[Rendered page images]
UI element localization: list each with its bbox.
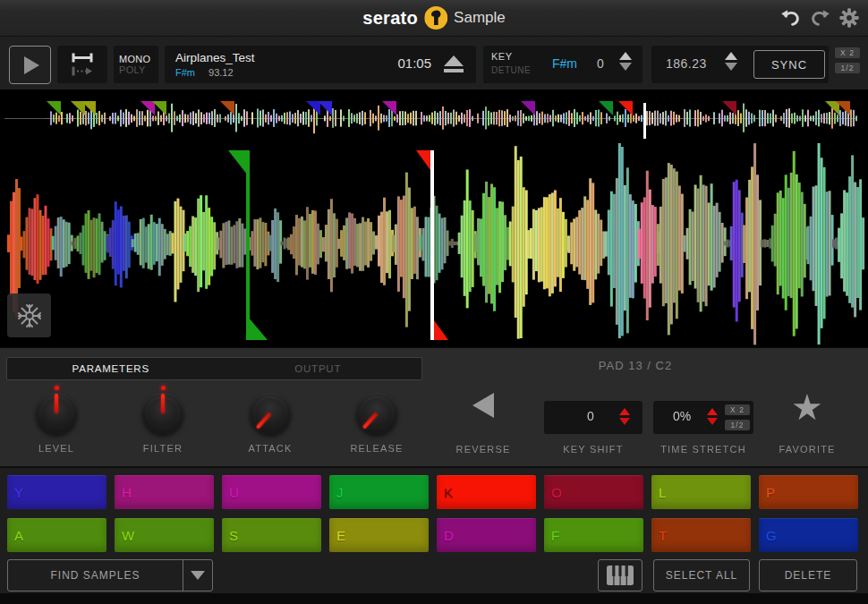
pad-P[interactable]: P — [759, 475, 858, 509]
sample-duration: 01:05 — [397, 55, 431, 71]
pad-key-label: P — [766, 485, 775, 500]
pad-J[interactable]: J — [329, 475, 429, 509]
pad-key-label: K — [444, 485, 453, 500]
time-stretch-half-button[interactable]: 1/2 — [725, 420, 750, 430]
pad-E[interactable]: E — [329, 518, 429, 552]
favorite-star-icon[interactable]: ★ — [787, 387, 827, 427]
bpm-box[interactable]: 186.23 SYNC — [651, 46, 829, 83]
favorite-label: FAVORITE — [762, 444, 852, 455]
footer-bar: FIND SAMPLES SELECT ALL DELETE — [0, 555, 868, 593]
key-shift-down-arrow[interactable] — [619, 418, 630, 425]
key-up-arrow[interactable] — [619, 52, 632, 60]
redo-icon[interactable] — [810, 9, 830, 27]
pad-Y[interactable]: Y — [7, 475, 106, 509]
pad-D[interactable]: D — [437, 518, 536, 552]
play-button[interactable] — [9, 46, 51, 84]
oneshot-mode-icon — [71, 66, 94, 76]
knob-led — [161, 386, 166, 390]
pad-key-label: T — [659, 528, 667, 543]
find-samples-dropdown[interactable] — [183, 560, 212, 591]
sample-info-box[interactable]: Airplanes_Test F#m 93.12 01:05 — [165, 46, 476, 83]
undo-icon[interactable] — [780, 9, 801, 27]
pad-key-label: F — [551, 528, 559, 543]
pad-section: YHUJKOLPAWSEDFTG — [0, 466, 868, 555]
piano-keyboard-icon — [607, 566, 634, 585]
serato-sample-logo: serato Sample — [362, 6, 505, 30]
tab-output[interactable]: OUTPUT — [215, 358, 422, 379]
detune-label: DETUNE — [491, 65, 531, 75]
key-shift-box[interactable]: 0 — [544, 401, 642, 434]
bottom-strip — [0, 593, 868, 604]
bpm-down-arrow[interactable] — [725, 63, 737, 71]
bpm-value: 186.23 — [666, 56, 707, 71]
eject-button[interactable] — [444, 55, 464, 72]
overview-canvas[interactable] — [0, 94, 868, 143]
time-stretch-value: 0% — [673, 409, 691, 423]
knob-level[interactable]: LEVEL — [3, 386, 110, 454]
hold-mode-icon — [71, 53, 94, 63]
find-samples-split-button: FIND SAMPLES — [7, 559, 213, 591]
bpm-up-arrow[interactable] — [725, 52, 737, 60]
pad-key-label: D — [444, 528, 454, 543]
knob-release[interactable]: RELEASE — [323, 386, 430, 454]
key-shift-value: 0 — [587, 409, 594, 423]
delete-button[interactable]: DELETE — [759, 559, 857, 591]
knob-attack[interactable]: ATTACK — [217, 386, 324, 454]
pad-A[interactable]: A — [7, 518, 106, 552]
pad-O[interactable]: O — [544, 475, 643, 509]
key-down-arrow[interactable] — [619, 63, 632, 71]
pad-key-label: H — [122, 485, 132, 500]
sync-button[interactable]: SYNC — [753, 50, 825, 79]
time-stretch-box[interactable]: 0% X 2 1/2 — [653, 401, 753, 434]
tab-parameters[interactable]: PARAMETERS — [7, 358, 215, 379]
pad-T[interactable]: T — [651, 518, 751, 552]
pad-H[interactable]: H — [115, 475, 214, 509]
pad-key-label: A — [14, 528, 23, 543]
bpm-half-button[interactable]: 1/2 — [835, 63, 860, 73]
knob-pointer — [161, 394, 165, 413]
pad-S[interactable]: S — [222, 518, 321, 552]
pad-W[interactable]: W — [115, 518, 214, 552]
key-value: F#m — [552, 56, 577, 71]
freeze-button[interactable] — [7, 293, 51, 337]
pad-key-label: W — [122, 528, 134, 543]
reverse-button[interactable] — [472, 393, 494, 418]
time-stretch-up-arrow[interactable] — [707, 408, 718, 415]
pad-L[interactable]: L — [651, 475, 751, 509]
title-bar: serato Sample — [0, 0, 868, 37]
sample-name: Airplanes_Test — [175, 51, 255, 64]
pad-K[interactable]: K — [437, 475, 536, 509]
find-samples-button[interactable]: FIND SAMPLES — [8, 560, 183, 591]
voice-mode-button[interactable]: MONO POLY — [114, 46, 158, 83]
bpm-double-button[interactable]: X 2 — [835, 47, 860, 58]
pad-F[interactable]: F — [544, 518, 643, 552]
knob-label: ATTACK — [249, 443, 293, 454]
reverse-label: REVERSE — [443, 444, 523, 455]
time-stretch-down-arrow[interactable] — [707, 418, 718, 425]
knob-label: LEVEL — [38, 443, 74, 454]
main-waveform-canvas[interactable] — [0, 143, 868, 347]
pad-key-label: O — [551, 485, 562, 500]
pad-G[interactable]: G — [759, 518, 858, 552]
play-icon — [24, 56, 39, 74]
keyboard-mode-button[interactable] — [598, 559, 642, 591]
trigger-mode-button[interactable] — [57, 46, 107, 83]
pad-U[interactable]: U — [222, 475, 321, 509]
pad-key-label: G — [766, 528, 777, 543]
knob-pointer — [55, 394, 58, 413]
key-detune-box[interactable]: KEY DETUNE F#m 0 — [483, 46, 642, 83]
pad-key-label: U — [229, 485, 239, 500]
time-stretch-double-button[interactable]: X 2 — [725, 404, 750, 415]
settings-gear-icon[interactable] — [839, 8, 859, 28]
pad-key-label: E — [336, 528, 345, 543]
knob-filter[interactable]: FILTER — [109, 386, 217, 454]
parameters-panel: PARAMETERS OUTPUT PAD 13 / C2 LEVELFILTE… — [0, 347, 868, 466]
select-all-button[interactable]: SELECT ALL — [653, 559, 750, 591]
key-shift-up-arrow[interactable] — [619, 408, 630, 415]
key-label: KEY — [491, 51, 513, 62]
dropdown-arrow-icon — [191, 571, 205, 580]
eject-icon — [444, 55, 464, 66]
poly-label: POLY — [119, 64, 158, 75]
snowflake-icon — [16, 302, 43, 329]
time-stretch-label: TIME STRETCH — [650, 444, 757, 455]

▶ [WHAT IS EXPECTED] Output the records exactly, pictures excluded.

▶ [SOLUTION TO THE PROBLEM]
UI element localization: list each with its bbox.
pad-P[interactable]: P — [759, 475, 858, 509]
sample-duration: 01:05 — [397, 55, 431, 71]
pad-key-label: P — [766, 485, 775, 500]
pad-J[interactable]: J — [329, 475, 429, 509]
pad-key-label: K — [444, 485, 453, 500]
time-stretch-half-button[interactable]: 1/2 — [725, 420, 750, 430]
pad-E[interactable]: E — [329, 518, 429, 552]
favorite-star-icon[interactable]: ★ — [787, 387, 827, 427]
bpm-box[interactable]: 186.23 SYNC — [651, 46, 829, 83]
favorite-label: FAVORITE — [762, 444, 852, 455]
footer-bar: FIND SAMPLES SELECT ALL DELETE — [0, 555, 868, 593]
key-shift-down-arrow[interactable] — [619, 418, 630, 425]
key-up-arrow[interactable] — [619, 52, 632, 60]
redo-icon[interactable] — [810, 9, 830, 27]
pad-Y[interactable]: Y — [7, 475, 106, 509]
pad-D[interactable]: D — [437, 518, 536, 552]
play-button[interactable] — [9, 46, 51, 84]
oneshot-mode-icon — [71, 66, 94, 76]
knob-led — [161, 386, 166, 390]
pad-key-label: T — [659, 528, 667, 543]
find-samples-dropdown[interactable] — [183, 560, 212, 591]
sample-info-box[interactable]: Airplanes_Test F#m 93.12 01:05 — [165, 46, 476, 83]
undo-icon[interactable] — [780, 9, 801, 27]
pad-key-label: F — [551, 528, 559, 543]
pad-section: YHUJKOLPAWSEDFTG — [0, 466, 868, 555]
piano-keyboard-icon — [607, 566, 634, 585]
serato-sample-logo: serato Sample — [362, 6, 505, 30]
tab-output[interactable]: OUTPUT — [215, 358, 422, 379]
detune-label: DETUNE — [491, 65, 531, 75]
key-shift-box[interactable]: 0 — [544, 401, 642, 434]
bottom-strip — [0, 593, 868, 604]
bpm-down-arrow[interactable] — [725, 63, 737, 71]
bpm-value: 186.23 — [666, 56, 707, 71]
eject-button[interactable] — [444, 55, 464, 72]
overview-canvas[interactable] — [0, 94, 868, 143]
time-stretch-value: 0% — [673, 409, 691, 423]
knob-level[interactable]: LEVEL — [3, 386, 110, 454]
hold-mode-icon — [71, 53, 94, 63]
find-samples-split-button: FIND SAMPLES — [7, 559, 213, 591]
bpm-up-arrow[interactable] — [725, 52, 737, 60]
pad-key-label: D — [444, 528, 454, 543]
knob-release[interactable]: RELEASE — [323, 386, 430, 454]
key-shift-value: 0 — [587, 409, 594, 423]
delete-button[interactable]: DELETE — [759, 559, 857, 591]
knob-attack[interactable]: ATTACK — [217, 386, 324, 454]
pad-A[interactable]: A — [7, 518, 106, 552]
pad-O[interactable]: O — [544, 475, 643, 509]
key-down-arrow[interactable] — [619, 63, 632, 71]
pad-key-label: H — [122, 485, 132, 500]
sync-button[interactable]: SYNC — [753, 50, 825, 79]
time-stretch-box[interactable]: 0% X 2 1/2 — [653, 401, 753, 434]
tab-parameters[interactable]: PARAMETERS — [7, 358, 215, 379]
pad-T[interactable]: T — [651, 518, 751, 552]
pad-H[interactable]: H — [115, 475, 214, 509]
pad-key-label: A — [14, 528, 23, 543]
bpm-half-button[interactable]: 1/2 — [835, 63, 860, 73]
knob-pointer — [161, 394, 165, 413]
pad-S[interactable]: S — [222, 518, 321, 552]
pad-W[interactable]: W — [115, 518, 214, 552]
key-value: F#m — [552, 56, 577, 71]
freeze-button[interactable] — [7, 293, 51, 337]
pad-key-label: W — [122, 528, 134, 543]
reverse-button[interactable] — [472, 393, 494, 418]
time-stretch-up-arrow[interactable] — [707, 408, 718, 415]
pad-L[interactable]: L — [651, 475, 751, 509]
title-bar: serato Sample — [0, 0, 868, 37]
sample-name: Airplanes_Test — [175, 51, 255, 64]
pad-K[interactable]: K — [437, 475, 536, 509]
find-samples-button[interactable]: FIND SAMPLES — [8, 560, 183, 591]
voice-mode-button[interactable]: MONO POLY — [114, 46, 158, 83]
bpm-double-button[interactable]: X 2 — [835, 47, 860, 58]
pad-F[interactable]: F — [544, 518, 643, 552]
knob-label: ATTACK — [249, 443, 293, 454]
reverse-label: REVERSE — [443, 444, 523, 455]
time-stretch-down-arrow[interactable] — [707, 418, 718, 425]
knob-label: LEVEL — [38, 443, 74, 454]
main-waveform-canvas[interactable] — [0, 143, 868, 347]
pad-key-label: O — [551, 485, 562, 500]
pad-G[interactable]: G — [759, 518, 858, 552]
play-icon — [24, 56, 39, 74]
keyboard-mode-button[interactable] — [598, 559, 642, 591]
trigger-mode-button[interactable] — [57, 46, 107, 83]
pad-U[interactable]: U — [222, 475, 321, 509]
pad-key-label: G — [766, 528, 777, 543]
knob-pointer — [55, 394, 58, 413]
key-detune-box[interactable]: KEY DETUNE F#m 0 — [483, 46, 642, 83]
pad-key-label: U — [229, 485, 239, 500]
time-stretch-double-button[interactable]: X 2 — [725, 404, 750, 415]
settings-gear-icon[interactable] — [839, 8, 859, 28]
pad-key-label: E — [336, 528, 345, 543]
knob-filter[interactable]: FILTER — [109, 386, 217, 454]
parameters-panel: PARAMETERS OUTPUT PAD 13 / C2 LEVELFILTE… — [0, 347, 868, 466]
select-all-button[interactable]: SELECT ALL — [653, 559, 750, 591]
key-shift-up-arrow[interactable] — [619, 408, 630, 415]
key-label: KEY — [491, 51, 513, 62]
dropdown-arrow-icon — [191, 571, 205, 580]
eject-icon — [444, 55, 464, 66]
poly-label: POLY — [119, 64, 158, 75]
snowflake-icon — [16, 302, 43, 329]
time-stretch-label: TIME STRETCH — [650, 444, 757, 455]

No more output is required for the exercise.